[Saved data entries]
☆ ☆ ☆ ☆ ☆ ☆ ☆

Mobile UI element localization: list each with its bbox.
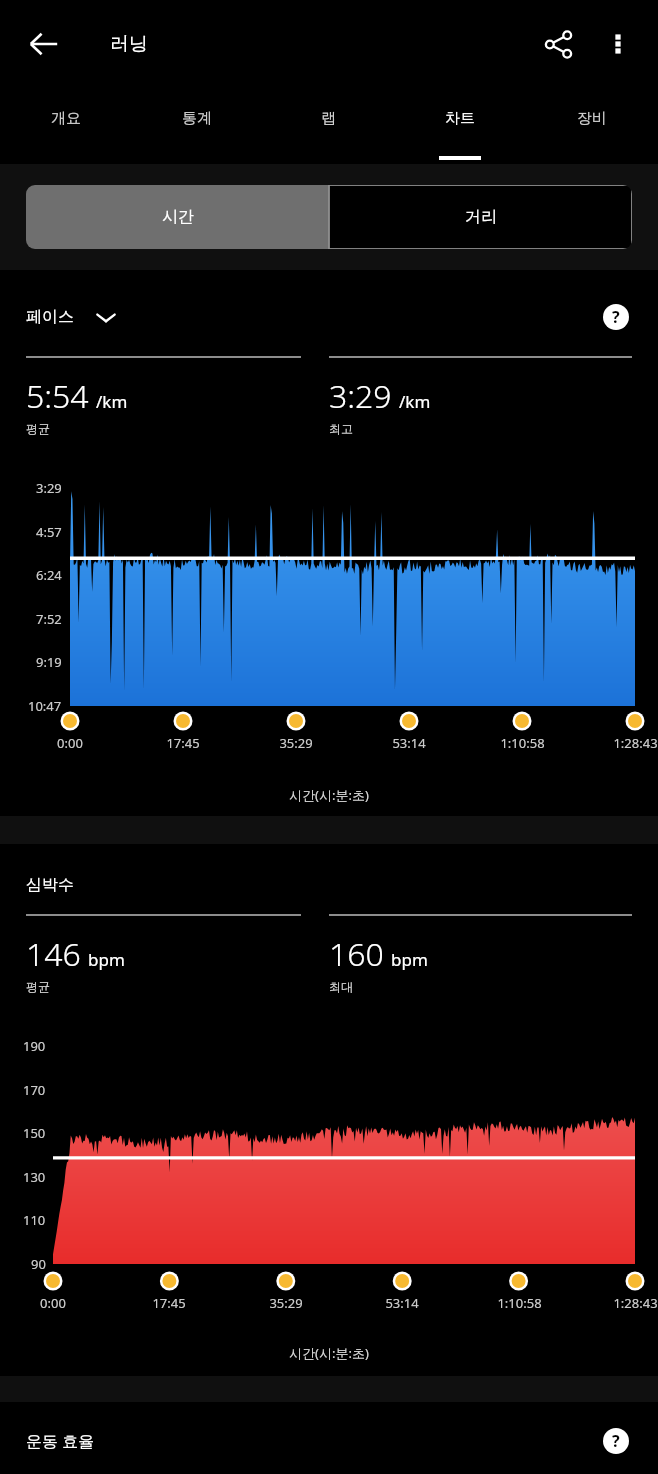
staticText: 4:57 [36, 523, 62, 541]
staticText: 35:29 [269, 1294, 303, 1312]
staticText: /km [96, 390, 128, 413]
staticText: 시간(시:분:초) [0, 1344, 658, 1362]
staticText: 3:29 [36, 479, 62, 497]
staticText: 17:45 [152, 1294, 186, 1312]
staticText: 1:28:43 [613, 1294, 658, 1312]
staticText: 90 [31, 1255, 46, 1273]
button[interactable]: Share [530, 16, 586, 72]
button[interactable]: 통계 [131, 88, 262, 164]
staticText: /km [399, 390, 431, 413]
staticText: 1:10:58 [500, 734, 545, 752]
staticText: 장비 [577, 109, 607, 128]
staticText: 190 [23, 1037, 46, 1055]
button[interactable]: 장비 [526, 88, 658, 164]
staticText: 시간(시:분:초) [0, 786, 658, 804]
staticText: 3:29 [329, 374, 392, 418]
button[interactable]: 운동 효율 [26, 1430, 95, 1452]
staticText: ? [612, 1430, 620, 1452]
staticText: 5:54 [26, 374, 89, 418]
staticText: 운동 효율 [26, 1430, 95, 1452]
staticText: 개요 [51, 109, 81, 128]
button[interactable]: 시간 [26, 185, 329, 249]
staticText: bpm [391, 948, 428, 971]
staticText: 심박수 [26, 875, 74, 895]
staticText: 7:52 [36, 610, 62, 628]
staticText: 차트 [445, 109, 475, 128]
staticText: 0:00 [40, 1294, 66, 1312]
staticText: 170 [23, 1081, 46, 1099]
button[interactable]: 페이스 [26, 305, 118, 329]
staticText: ? [612, 306, 620, 328]
staticText: 10:47 [28, 697, 62, 715]
staticText: 35:29 [279, 734, 313, 752]
staticText: 150 [23, 1124, 46, 1142]
staticText: 거리 [465, 207, 497, 227]
staticText: 9:19 [36, 653, 62, 671]
button[interactable]: Help [596, 1421, 636, 1461]
staticText: 130 [23, 1168, 46, 1186]
staticText: 통계 [182, 109, 212, 128]
staticText: bpm [88, 948, 125, 971]
staticText: 6:24 [36, 566, 62, 584]
button[interactable]: More options [592, 18, 644, 70]
staticText: 160 [329, 932, 384, 976]
staticText: 최대 [329, 979, 353, 994]
button[interactable]: 랩 [262, 88, 394, 164]
staticText: 페이스 [26, 307, 74, 327]
button[interactable]: 거리 [329, 185, 632, 249]
staticText: 53:14 [385, 1294, 419, 1312]
staticText: 17:45 [166, 734, 200, 752]
button[interactable]: 심박수 [26, 875, 74, 895]
staticText: 0:00 [57, 734, 83, 752]
button[interactable]: 차트 [394, 88, 526, 164]
button[interactable]: Back [16, 16, 72, 72]
staticText: 시간 [162, 207, 194, 227]
button[interactable]: Help [596, 297, 636, 337]
staticText: 최고 [329, 421, 353, 436]
staticText: 러닝 [110, 32, 148, 56]
staticText: 53:14 [392, 734, 426, 752]
staticText: 평균 [26, 979, 50, 994]
button[interactable]: 개요 [0, 88, 131, 164]
staticText: 146 [26, 932, 81, 976]
staticText: 110 [23, 1211, 46, 1229]
staticText: 1:28:43 [613, 734, 658, 752]
staticText: 랩 [321, 109, 336, 128]
staticText: 1:10:58 [497, 1294, 542, 1312]
staticText: 평균 [26, 421, 50, 436]
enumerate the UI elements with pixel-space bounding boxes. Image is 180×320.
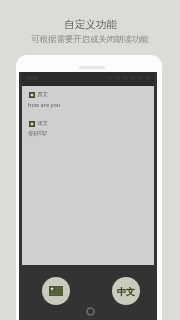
staticText: 可根据需要开启或关闭朗读功能 [31,34,149,45]
button[interactable]: English source language [42,277,70,305]
staticText: 中文 [117,286,135,297]
button[interactable]: Chinese target language [112,277,140,305]
staticText: 自定义功能 [64,18,117,31]
staticText: how are you [28,101,61,109]
staticText: 原文 [37,91,49,98]
staticText: 译文 [37,120,49,127]
button[interactable]: Home [84,305,97,318]
staticText: 你好吗? [28,129,48,137]
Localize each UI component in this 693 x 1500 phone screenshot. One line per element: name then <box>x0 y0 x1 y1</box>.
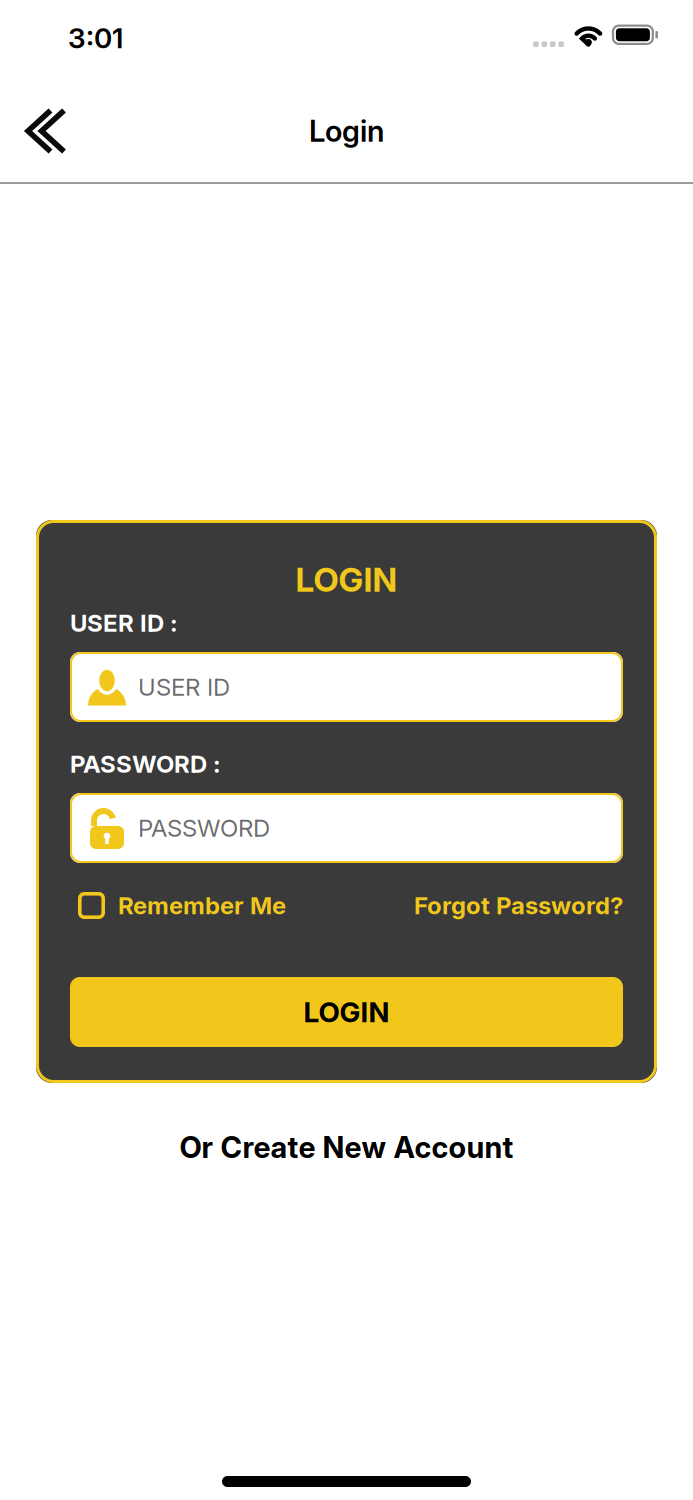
staticText: LOGIN <box>296 560 398 599</box>
staticText: Remember Me <box>118 891 286 920</box>
button[interactable]: LOGIN <box>70 977 623 1047</box>
button[interactable]: Back <box>0 108 67 154</box>
staticText: USER ID <box>138 673 230 701</box>
staticText: PASSWORD : <box>70 750 221 778</box>
staticText: PASSWORD <box>138 814 270 842</box>
staticText: 3:01 <box>68 22 123 54</box>
staticText: LOGIN <box>304 996 390 1028</box>
staticText: Or Create New Account <box>180 1130 514 1165</box>
staticText: USER ID : <box>70 609 178 637</box>
button[interactable]: Forgot Password? <box>414 891 623 920</box>
button[interactable]: User ID <box>70 652 623 722</box>
button[interactable]: Password <box>70 793 623 863</box>
staticText: Login <box>309 114 384 148</box>
button[interactable]: Or Create New Account <box>180 1130 514 1165</box>
staticText: Forgot Password? <box>414 891 623 920</box>
button[interactable]: Remember Me <box>78 891 286 920</box>
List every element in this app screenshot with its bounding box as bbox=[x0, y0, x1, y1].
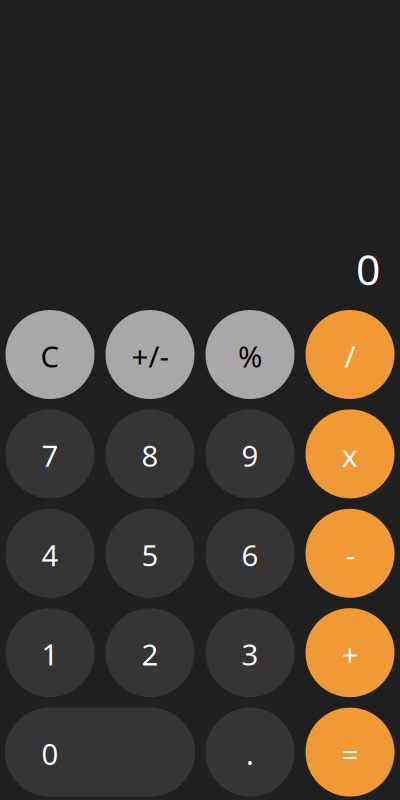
button[interactable]: 3 bbox=[205, 608, 295, 697]
staticText: 7 bbox=[42, 436, 58, 475]
staticText: 0 bbox=[356, 240, 380, 297]
staticText: 2 bbox=[142, 635, 158, 674]
button[interactable]: 1 bbox=[5, 608, 95, 697]
button[interactable]: Percent bbox=[205, 310, 295, 399]
button[interactable]: 5 bbox=[105, 509, 195, 598]
button[interactable]: 7 bbox=[5, 409, 95, 498]
staticText: % bbox=[238, 336, 262, 376]
button[interactable]: 9 bbox=[205, 409, 295, 498]
button[interactable]: Multiply bbox=[305, 409, 395, 498]
staticText: 6 bbox=[242, 535, 258, 574]
button[interactable]: Plus bbox=[305, 608, 395, 697]
staticText: 9 bbox=[242, 436, 258, 475]
button[interactable]: Clear bbox=[5, 310, 95, 399]
staticText: + bbox=[342, 635, 358, 674]
staticText: 4 bbox=[42, 535, 58, 574]
staticText: = bbox=[342, 734, 358, 773]
button[interactable]: 6 bbox=[205, 509, 295, 598]
button[interactable]: 2 bbox=[105, 608, 195, 697]
button[interactable]: 8 bbox=[105, 409, 195, 498]
staticText: 1 bbox=[42, 635, 58, 674]
button[interactable]: Minus bbox=[305, 509, 395, 598]
staticText: x bbox=[342, 436, 358, 475]
staticText: 8 bbox=[142, 436, 158, 475]
button[interactable]: Plus minus bbox=[105, 310, 195, 399]
button[interactable]: 0 bbox=[5, 708, 195, 797]
staticText: . bbox=[246, 734, 254, 773]
staticText: 5 bbox=[142, 535, 158, 574]
button[interactable]: Decimal point bbox=[205, 708, 295, 797]
staticText: 0 bbox=[42, 734, 58, 773]
staticText: 3 bbox=[242, 635, 258, 674]
button[interactable]: 4 bbox=[5, 509, 95, 598]
staticText: - bbox=[346, 535, 354, 574]
button[interactable]: Divide bbox=[305, 310, 395, 399]
staticText: +/- bbox=[132, 336, 168, 376]
staticText: / bbox=[344, 336, 356, 376]
staticText: C bbox=[40, 336, 60, 376]
button[interactable]: Equals bbox=[305, 708, 395, 797]
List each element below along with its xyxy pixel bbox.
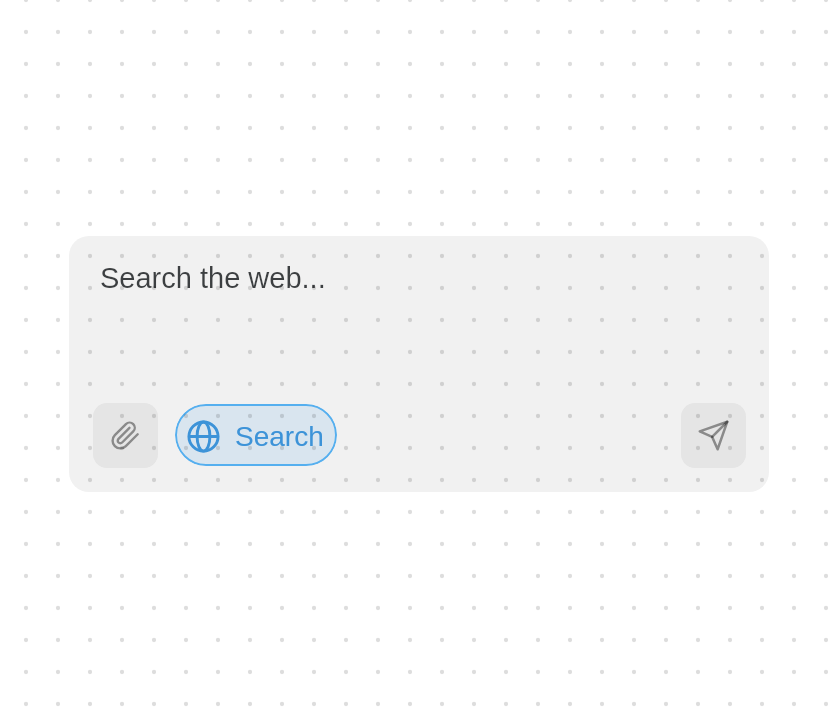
button[interactable]: Search the web... (87, 247, 751, 387)
button[interactable]: Send (681, 403, 746, 468)
staticText: Search the web... (100, 262, 326, 294)
staticText: Search (235, 421, 324, 452)
button[interactable]: Attach file (93, 403, 158, 468)
button[interactable]: Search (175, 404, 337, 466)
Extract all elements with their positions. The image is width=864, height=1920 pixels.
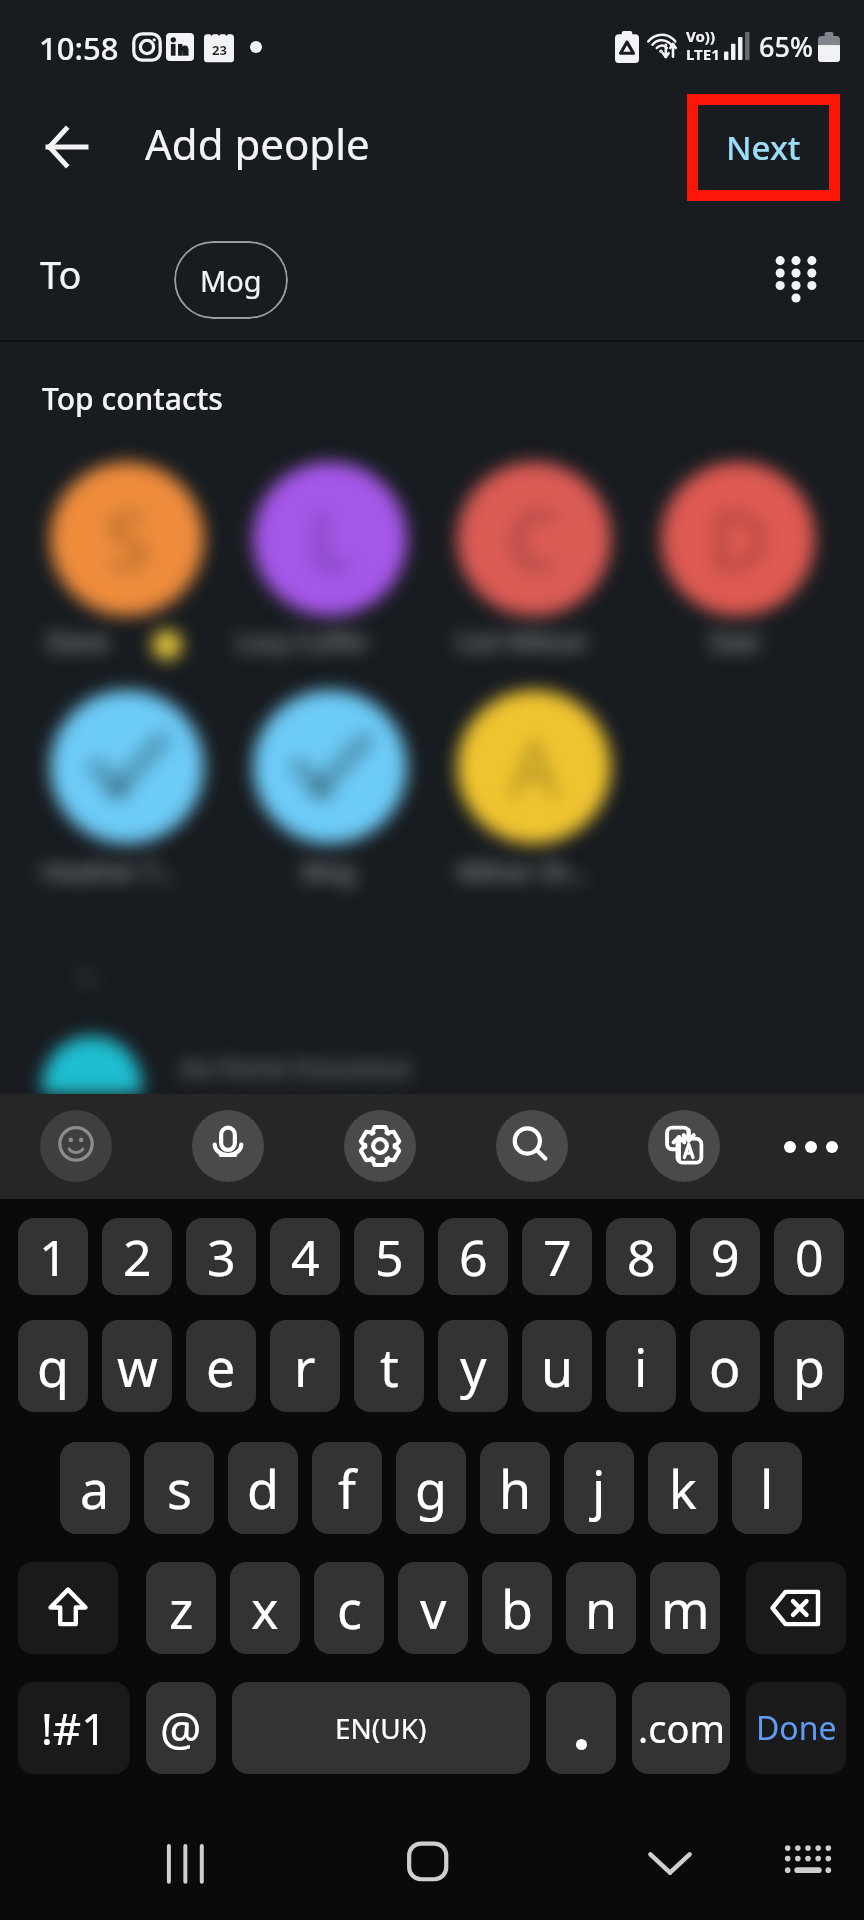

☆ ☆ ☆ ☆ ☆ ☆ ☆

Scan the data above for the string "language". Copy every line in which it appears.

button[interactable]: English source language [42,277,70,305]
button[interactable]: Chinese target language [112,277,140,305]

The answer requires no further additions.